Replacing your existing chat/completions backend

Move an app from a synchronous /chat/completions call to LoreOS’s async event model — without a UX downgrade.

If your app already calls a POST /chat/completions-style endpoint and renders the returned text, this page is the migration. The shape changes in exactly one place: the reply is no longer in the HTTP response. Everything else — your UI, your end-user auth, your message history — stays yours.

This guide gives you a drop-in adapter that hides the change behind a sync-feeling function, plus the production patterns (retry safety, typing UX, polling-vs-SSE, and a graceful fallback to your old provider during cutover).

The one mental shift

A classic completions call is synchronous: you send messages, the HTTP response is the reply.

POST /chat/completions { messages: [...] } -> 200 { choices: [{ message }] }
(reply is in this response)

LoreOS is asynchronous: POST /v1/sessions/{id}/messages returns immediately with a cursor and a run_ref — an acknowledgement, not the reply. The character’s reply arrives a few seconds later as a message.created event on the session’s event log, which you read by polling, SSE, or webhook.

POST /v1/sessions/{id}/messages { text }
-> 200 { accepted: true, cursor, run_ref } (acknowledgement)
...a few seconds later, on the event log...
-> { type: "message.created", role: "character", payload: { bubbles, text } }

Why it works this way. A LoreOS reply is not a single model call. The character runs a multi-step engine per turn — retrieval over its evolving world model, relational and emotional state, grounding and safety/accuracy gates, voice shaping, then multi-bubble emission and delivery. That work takes seconds and can be recovered if your process dies mid-turn (a durability ledger re-runs it). Returning a cursor immediately lets you ack the send instantly, show a typing indicator, and read a richer multi-bubble reply when it lands — instead of holding an HTTP request open through the whole engine.

Two consequences to internalize before you write code:

  • The reply is multi-bubble. payload.bubbles is an ordered list (a messenger-style burst); payload.text is the joined convenience form. Render bubbles when present.
  • Don’t read top-level response fields. Every response is wrapped as { schema_version, data, next_actions }. Read response.data.cursor, not response.cursor. Errors are { detail: { code, message, fix } }.

A reference adapter (sync façade over the async events)
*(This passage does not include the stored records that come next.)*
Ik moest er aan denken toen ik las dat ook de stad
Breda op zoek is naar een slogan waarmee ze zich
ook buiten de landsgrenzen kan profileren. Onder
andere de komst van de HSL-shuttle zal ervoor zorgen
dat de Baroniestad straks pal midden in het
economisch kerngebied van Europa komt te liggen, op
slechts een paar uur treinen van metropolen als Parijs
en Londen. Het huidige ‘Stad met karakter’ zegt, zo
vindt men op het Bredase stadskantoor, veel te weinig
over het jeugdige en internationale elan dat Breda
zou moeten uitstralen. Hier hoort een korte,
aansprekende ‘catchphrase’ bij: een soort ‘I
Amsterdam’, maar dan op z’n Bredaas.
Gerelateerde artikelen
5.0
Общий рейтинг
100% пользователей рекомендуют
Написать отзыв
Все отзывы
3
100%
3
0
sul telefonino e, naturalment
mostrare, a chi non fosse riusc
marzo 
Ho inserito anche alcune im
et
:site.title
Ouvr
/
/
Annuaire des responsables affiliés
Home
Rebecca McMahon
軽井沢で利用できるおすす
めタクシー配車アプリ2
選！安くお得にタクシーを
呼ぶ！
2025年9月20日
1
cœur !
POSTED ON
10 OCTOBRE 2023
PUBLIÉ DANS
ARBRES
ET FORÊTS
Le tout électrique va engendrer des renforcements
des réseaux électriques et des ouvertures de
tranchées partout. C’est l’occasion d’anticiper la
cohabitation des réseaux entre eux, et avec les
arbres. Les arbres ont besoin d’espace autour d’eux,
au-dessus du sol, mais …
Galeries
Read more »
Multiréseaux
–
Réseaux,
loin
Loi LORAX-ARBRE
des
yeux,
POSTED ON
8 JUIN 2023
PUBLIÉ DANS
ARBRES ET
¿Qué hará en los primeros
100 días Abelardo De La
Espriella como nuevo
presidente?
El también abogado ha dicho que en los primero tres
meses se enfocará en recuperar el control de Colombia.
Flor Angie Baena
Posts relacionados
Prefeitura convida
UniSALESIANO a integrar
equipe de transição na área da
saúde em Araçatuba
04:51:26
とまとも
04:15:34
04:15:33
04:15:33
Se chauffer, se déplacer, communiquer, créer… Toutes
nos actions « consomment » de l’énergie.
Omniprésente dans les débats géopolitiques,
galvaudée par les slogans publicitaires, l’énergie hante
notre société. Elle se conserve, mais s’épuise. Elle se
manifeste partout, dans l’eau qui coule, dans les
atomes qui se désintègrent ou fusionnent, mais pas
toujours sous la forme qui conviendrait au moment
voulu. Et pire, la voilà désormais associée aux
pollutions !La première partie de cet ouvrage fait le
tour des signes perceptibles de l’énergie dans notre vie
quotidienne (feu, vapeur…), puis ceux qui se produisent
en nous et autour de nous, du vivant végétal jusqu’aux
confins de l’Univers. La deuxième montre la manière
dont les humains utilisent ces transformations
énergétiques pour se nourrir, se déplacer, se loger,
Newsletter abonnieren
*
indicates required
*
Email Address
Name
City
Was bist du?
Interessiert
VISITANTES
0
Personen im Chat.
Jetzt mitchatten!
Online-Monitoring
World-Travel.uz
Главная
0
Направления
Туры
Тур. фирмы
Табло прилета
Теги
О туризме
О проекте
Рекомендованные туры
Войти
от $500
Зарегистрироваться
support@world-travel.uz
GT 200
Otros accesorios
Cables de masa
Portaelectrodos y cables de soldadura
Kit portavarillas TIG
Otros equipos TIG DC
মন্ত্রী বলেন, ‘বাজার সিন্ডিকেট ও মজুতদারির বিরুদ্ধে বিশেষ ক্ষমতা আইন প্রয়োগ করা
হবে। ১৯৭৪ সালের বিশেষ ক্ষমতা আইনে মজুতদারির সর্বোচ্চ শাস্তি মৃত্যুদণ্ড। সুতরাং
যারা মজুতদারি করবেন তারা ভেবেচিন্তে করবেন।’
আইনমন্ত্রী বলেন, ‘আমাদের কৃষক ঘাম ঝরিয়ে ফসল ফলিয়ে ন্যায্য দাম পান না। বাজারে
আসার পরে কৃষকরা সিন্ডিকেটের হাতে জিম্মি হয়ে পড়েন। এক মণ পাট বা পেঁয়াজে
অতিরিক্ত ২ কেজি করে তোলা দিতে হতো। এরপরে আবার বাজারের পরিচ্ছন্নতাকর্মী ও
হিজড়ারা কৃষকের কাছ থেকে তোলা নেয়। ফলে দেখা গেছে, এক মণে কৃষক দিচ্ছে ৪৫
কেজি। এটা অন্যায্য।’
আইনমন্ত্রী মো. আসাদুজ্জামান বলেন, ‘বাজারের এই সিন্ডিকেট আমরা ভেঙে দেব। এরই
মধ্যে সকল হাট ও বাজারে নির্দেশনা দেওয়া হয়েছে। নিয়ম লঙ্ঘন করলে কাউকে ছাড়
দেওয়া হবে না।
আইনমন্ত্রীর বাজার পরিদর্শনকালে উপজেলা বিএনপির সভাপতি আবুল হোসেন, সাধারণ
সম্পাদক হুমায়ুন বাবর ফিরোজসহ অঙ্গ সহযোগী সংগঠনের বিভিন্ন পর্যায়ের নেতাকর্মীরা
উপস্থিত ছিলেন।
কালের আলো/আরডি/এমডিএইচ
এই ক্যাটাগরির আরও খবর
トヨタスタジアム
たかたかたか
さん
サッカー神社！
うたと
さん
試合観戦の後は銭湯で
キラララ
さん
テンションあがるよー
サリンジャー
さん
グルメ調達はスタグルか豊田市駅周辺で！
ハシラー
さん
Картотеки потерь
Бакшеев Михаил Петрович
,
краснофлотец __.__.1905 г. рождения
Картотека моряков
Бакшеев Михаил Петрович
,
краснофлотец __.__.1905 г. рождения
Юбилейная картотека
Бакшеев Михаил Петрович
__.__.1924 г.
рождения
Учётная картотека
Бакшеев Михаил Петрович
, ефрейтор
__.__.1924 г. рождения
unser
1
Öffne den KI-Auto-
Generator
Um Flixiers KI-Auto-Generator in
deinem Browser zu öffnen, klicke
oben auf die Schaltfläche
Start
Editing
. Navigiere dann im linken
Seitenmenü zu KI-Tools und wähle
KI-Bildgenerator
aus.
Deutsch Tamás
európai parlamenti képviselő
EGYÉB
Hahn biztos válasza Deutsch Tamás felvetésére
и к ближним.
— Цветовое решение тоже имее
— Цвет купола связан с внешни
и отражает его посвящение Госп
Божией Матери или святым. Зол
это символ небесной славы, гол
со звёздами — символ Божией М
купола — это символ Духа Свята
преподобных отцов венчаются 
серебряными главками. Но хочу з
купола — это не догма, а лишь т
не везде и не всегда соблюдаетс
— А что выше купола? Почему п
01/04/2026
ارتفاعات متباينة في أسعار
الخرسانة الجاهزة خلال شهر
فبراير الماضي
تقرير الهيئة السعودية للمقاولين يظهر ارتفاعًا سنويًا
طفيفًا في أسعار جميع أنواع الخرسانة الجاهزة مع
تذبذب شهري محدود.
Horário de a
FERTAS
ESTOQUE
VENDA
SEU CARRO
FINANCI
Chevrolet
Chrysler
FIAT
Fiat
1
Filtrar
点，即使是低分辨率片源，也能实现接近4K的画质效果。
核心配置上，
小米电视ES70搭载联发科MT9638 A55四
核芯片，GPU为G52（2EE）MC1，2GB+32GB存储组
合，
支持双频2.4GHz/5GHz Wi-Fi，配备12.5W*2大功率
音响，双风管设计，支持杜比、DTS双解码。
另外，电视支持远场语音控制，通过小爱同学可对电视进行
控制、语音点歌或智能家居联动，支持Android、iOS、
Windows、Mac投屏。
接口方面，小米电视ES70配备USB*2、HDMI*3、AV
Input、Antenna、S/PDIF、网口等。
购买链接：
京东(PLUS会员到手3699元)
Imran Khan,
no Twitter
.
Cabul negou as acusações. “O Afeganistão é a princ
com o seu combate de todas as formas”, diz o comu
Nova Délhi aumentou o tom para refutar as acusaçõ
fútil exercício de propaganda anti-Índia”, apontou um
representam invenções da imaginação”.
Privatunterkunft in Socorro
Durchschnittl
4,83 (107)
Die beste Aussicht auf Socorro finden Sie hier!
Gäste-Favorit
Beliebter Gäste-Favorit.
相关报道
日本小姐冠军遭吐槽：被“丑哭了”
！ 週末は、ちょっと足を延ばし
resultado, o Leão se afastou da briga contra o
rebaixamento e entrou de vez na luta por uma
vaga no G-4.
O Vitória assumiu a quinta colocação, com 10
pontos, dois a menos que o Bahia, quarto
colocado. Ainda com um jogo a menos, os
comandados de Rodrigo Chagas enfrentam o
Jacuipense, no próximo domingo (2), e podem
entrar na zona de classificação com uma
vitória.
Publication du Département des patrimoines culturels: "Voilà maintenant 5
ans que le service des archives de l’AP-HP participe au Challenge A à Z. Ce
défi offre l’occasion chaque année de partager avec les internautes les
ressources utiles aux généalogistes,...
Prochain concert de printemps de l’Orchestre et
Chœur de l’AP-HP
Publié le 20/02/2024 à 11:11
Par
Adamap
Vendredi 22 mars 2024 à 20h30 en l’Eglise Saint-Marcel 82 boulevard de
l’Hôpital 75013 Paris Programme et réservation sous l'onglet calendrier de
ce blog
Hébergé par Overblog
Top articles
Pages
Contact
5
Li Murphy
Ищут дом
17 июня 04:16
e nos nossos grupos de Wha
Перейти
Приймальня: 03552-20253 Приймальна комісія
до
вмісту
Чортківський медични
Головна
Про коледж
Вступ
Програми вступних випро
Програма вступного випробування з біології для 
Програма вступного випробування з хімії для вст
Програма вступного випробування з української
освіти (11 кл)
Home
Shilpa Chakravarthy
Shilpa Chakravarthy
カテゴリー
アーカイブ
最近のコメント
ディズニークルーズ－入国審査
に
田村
The cleanest migration keeps your call sites looking synchronous. Write one server-side function — getReply(sessionId, text) — that sends the message, waits for the message.created event, and returns the bubbles. Your existing code calls it the same way it called chat/completions; the async model is hidden inside.

This matches the examples/loreos-node-chat style: a small loreos() helper that unwraps data and throws on the { detail } error envelope, plus a cursor-poll loop.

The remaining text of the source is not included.